Ngaco! LITTA NGACO ABIS! Aaahh... Kenapa dia harus ngomong gitu sih tadi? Aku jadi gak konsen ngapa-ngapain. Udah jam 01.24 WIB, dan aku bahkan belum bisa tidur sedetik pun dari sejak pulang sekolah tadi. Sial! Kenapa nggak ada PR atau tugas apa kek buat besok? Daripada pusing mikirin omongan Litta tadi, kan bisa disalurkan dengan kegiatan yang yang lebih berguna! Apa mungkin Litta juga tahu kalau aku suka sama Dean? Dia sengaja ngomong gitu supaya aku gak perlu lagi menutup-nutupi perasaan sukaku, dan dia juga boleh mengeskpresikan rasa sukanya ke Dean tanpa rasa bersalah?

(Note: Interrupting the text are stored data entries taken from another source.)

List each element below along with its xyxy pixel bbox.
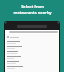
button[interactable] (5, 55, 59, 60)
button[interactable]: Search restaurants (9, 31, 58, 33)
button[interactable] (5, 40, 59, 45)
button[interactable] (5, 60, 59, 65)
staticText: restaurants nearby (13, 10, 52, 15)
button[interactable] (5, 50, 59, 55)
staticText: Select from (21, 4, 44, 9)
button[interactable] (5, 45, 59, 50)
button[interactable] (5, 65, 59, 70)
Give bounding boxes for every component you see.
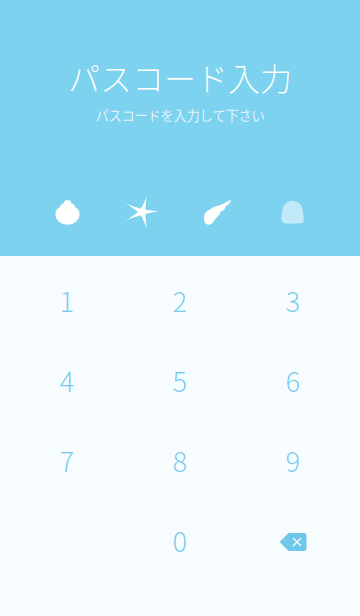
button[interactable]: Delete [236,500,350,580]
staticText: 2 [172,280,188,320]
button[interactable]: 6 [236,340,350,420]
staticText: 7 [60,440,74,480]
staticText: 3 [286,280,300,320]
staticText: 6 [286,360,300,400]
staticText: 4 [60,360,74,400]
button[interactable]: 0 [124,500,236,580]
staticText: 1 [60,280,74,320]
button[interactable]: 1 [10,260,124,340]
button[interactable]: 7 [10,420,124,500]
staticText: 5 [172,360,188,400]
button[interactable]: 8 [124,420,236,500]
staticText: パスコードを入力して下さい [96,105,264,125]
staticText: パスコード入力 [68,54,292,100]
staticText: 0 [172,520,188,560]
button[interactable]: 9 [236,420,350,500]
staticText: 8 [172,440,188,480]
button[interactable]: 3 [236,260,350,340]
staticText: 9 [286,440,300,480]
button[interactable]: 4 [10,340,124,420]
button[interactable]: 2 [124,260,236,340]
button[interactable]: 5 [124,340,236,420]
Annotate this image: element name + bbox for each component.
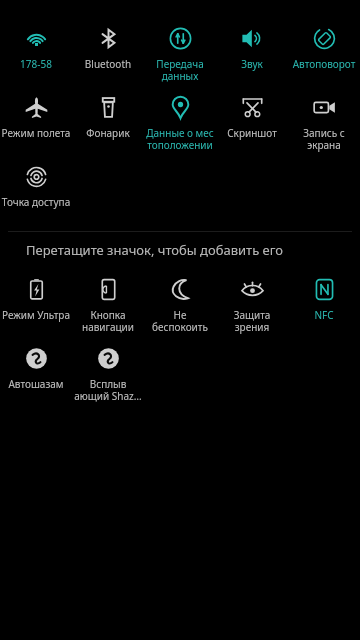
- button[interactable]: Автоповорот: [288, 22, 360, 71]
- button[interactable]: Точка доступа: [0, 160, 72, 209]
- staticText: Точка доступа: [1, 195, 71, 209]
- staticText: Данные о мес тоположении: [145, 126, 215, 152]
- button[interactable]: Автошазам: [0, 342, 72, 391]
- staticText: 178-58: [1, 57, 71, 71]
- button[interactable]: NFC: [288, 273, 360, 322]
- staticText: Перетащите значок, чтобы добавить его: [26, 241, 284, 259]
- staticText: Скриншот: [217, 126, 287, 140]
- staticText: Защита зрения: [217, 308, 287, 334]
- button[interactable]: Данные о местоположении: [144, 91, 216, 152]
- button[interactable]: Кнопка навигации: [72, 273, 144, 334]
- button[interactable]: Режим Ультра: [0, 273, 72, 322]
- staticText: Автошазам: [1, 377, 71, 391]
- button[interactable]: Скриншот: [216, 91, 288, 140]
- button[interactable]: Не беспокоить: [144, 273, 216, 334]
- staticText: Режим Ультра: [1, 308, 71, 322]
- button[interactable]: Wi-Fi: [0, 22, 72, 71]
- staticText: Bluetooth: [73, 57, 143, 71]
- button[interactable]: Режим полета: [0, 91, 72, 140]
- staticText: Передача данных: [145, 57, 215, 83]
- button[interactable]: Всплывающий Shazam: [72, 342, 144, 403]
- button[interactable]: Звук: [216, 22, 288, 71]
- staticText: Звук: [217, 57, 287, 71]
- staticText: Режим полета: [1, 126, 71, 140]
- staticText: Фонарик: [73, 126, 143, 140]
- button[interactable]: Bluetooth: [72, 22, 144, 71]
- staticText: Всплыв ающий Shaz…: [73, 377, 143, 403]
- staticText: Автоповорот: [289, 57, 359, 71]
- staticText: Запись с экрана: [289, 126, 359, 152]
- staticText: Кнопка навигации: [73, 308, 143, 334]
- staticText: NFC: [289, 308, 359, 322]
- button[interactable]: Фонарик: [72, 91, 144, 140]
- button[interactable]: Запись с экрана: [288, 91, 360, 152]
- button[interactable]: Передача данных: [144, 22, 216, 83]
- button[interactable]: Защита зрения: [216, 273, 288, 334]
- staticText: Не беспокоить: [145, 308, 215, 334]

Tapi gak mungkin! Gak sekalipun aku meninggalkan jejak-jejak kalau aku suka sama Dean! Lagipula, aku sudah menyukai Dean semenjak masuk ke SMA ini. Dan kalau Litta tahu, dia seharusnya sudah membesar-besarkan masalah ini dari awal. Ya, tahu maksudku kan? Kalian pasti juga tahu apa yang sahabat kalian akan lakukan saat tahu teman kalian menyukai seseorang. Lagipula, kenapa Litta harus sengaja suka ke orang yang aku suka lebih dulu? Meskipun kadang di memang keras kepala dan egois, dia bukanlah orang yang seperti itu. Aku tahu bagaimana sifat loyalnya kepada sahabat. Aku memang memulai persahabatan dengannya saat kami SMP dulu, dimulai dari Litta sebagai teman sebangkuku, tapi dia sudah sering sekali berkorban untukku. Bahkan saat itu, dia pernah sengaja tidak mengumpulkan PRnya, karena aku juga tidak bawa PRku. Dan saat itu, hanya aku saja yang tidak mengumpulkannya. Untuk menemaniku dihukum, dia rela nama baiknya ikut tercoreng dan mengerjakan tugas tambahan. Ya, Litta memang terkadang suka melakukan hal-hal yang ekstrim seperti itu. Mengerti, kan? Pengorbanan dan loyalitas Litta sangat besar. Kenapa aku harus berburuk sangka padanya?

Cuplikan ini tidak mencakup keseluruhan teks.